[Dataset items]
━━━━━━━━━━━━━━━━━━━━━━━━━━━━━━

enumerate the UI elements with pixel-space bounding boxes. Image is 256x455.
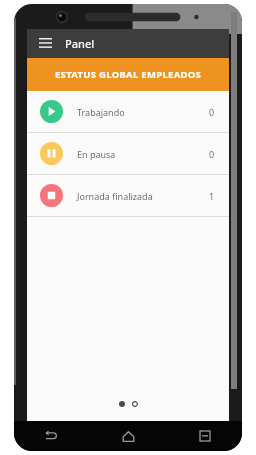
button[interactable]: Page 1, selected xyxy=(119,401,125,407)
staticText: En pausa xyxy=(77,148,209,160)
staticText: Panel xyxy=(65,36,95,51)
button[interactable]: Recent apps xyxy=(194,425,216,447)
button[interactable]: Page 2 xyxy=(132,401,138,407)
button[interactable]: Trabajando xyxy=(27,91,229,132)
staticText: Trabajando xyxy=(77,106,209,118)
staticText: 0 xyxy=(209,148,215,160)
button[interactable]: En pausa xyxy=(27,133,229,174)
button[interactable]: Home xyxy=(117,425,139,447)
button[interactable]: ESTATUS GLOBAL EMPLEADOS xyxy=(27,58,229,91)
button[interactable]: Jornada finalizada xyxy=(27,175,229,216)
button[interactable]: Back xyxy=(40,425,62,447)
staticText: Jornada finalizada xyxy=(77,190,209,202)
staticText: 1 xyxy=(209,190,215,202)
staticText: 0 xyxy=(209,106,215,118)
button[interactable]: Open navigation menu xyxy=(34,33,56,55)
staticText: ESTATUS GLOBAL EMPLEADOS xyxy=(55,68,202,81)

━━━━━━━━━━━━━━━━━━━━━━━━━━━━━━

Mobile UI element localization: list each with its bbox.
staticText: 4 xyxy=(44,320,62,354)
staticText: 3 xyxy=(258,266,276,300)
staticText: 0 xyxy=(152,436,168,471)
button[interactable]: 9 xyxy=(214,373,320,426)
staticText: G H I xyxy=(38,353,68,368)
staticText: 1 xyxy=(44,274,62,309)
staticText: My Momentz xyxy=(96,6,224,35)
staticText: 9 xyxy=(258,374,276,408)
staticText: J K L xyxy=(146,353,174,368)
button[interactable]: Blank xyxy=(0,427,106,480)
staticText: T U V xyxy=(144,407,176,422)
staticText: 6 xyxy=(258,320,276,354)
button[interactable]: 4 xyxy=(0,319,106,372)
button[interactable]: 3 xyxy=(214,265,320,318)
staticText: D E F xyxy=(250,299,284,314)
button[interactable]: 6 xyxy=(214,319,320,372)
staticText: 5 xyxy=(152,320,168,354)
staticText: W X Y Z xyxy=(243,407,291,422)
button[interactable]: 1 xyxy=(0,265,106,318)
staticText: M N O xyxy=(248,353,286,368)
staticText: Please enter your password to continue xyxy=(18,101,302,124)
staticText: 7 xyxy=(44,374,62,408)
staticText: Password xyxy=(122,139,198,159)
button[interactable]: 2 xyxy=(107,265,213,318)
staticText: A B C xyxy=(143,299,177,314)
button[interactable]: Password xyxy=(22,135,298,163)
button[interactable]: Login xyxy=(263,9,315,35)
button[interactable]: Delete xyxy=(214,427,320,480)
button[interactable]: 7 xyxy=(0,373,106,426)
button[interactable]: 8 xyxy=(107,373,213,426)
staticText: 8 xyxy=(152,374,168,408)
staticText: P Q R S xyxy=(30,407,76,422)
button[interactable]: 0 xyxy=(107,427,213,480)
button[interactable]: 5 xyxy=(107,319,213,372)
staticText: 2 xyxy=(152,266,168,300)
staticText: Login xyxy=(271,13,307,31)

━━━━━━━━━━━━━━━━━━━━━━━━━━━━━━

## Problem requirements
Each line containing the word "finalizada" needs to be copied from the data above.

## Task result
button[interactable]: Jornada finalizada xyxy=(27,175,229,216)
staticText: Jornada finalizada xyxy=(77,190,209,202)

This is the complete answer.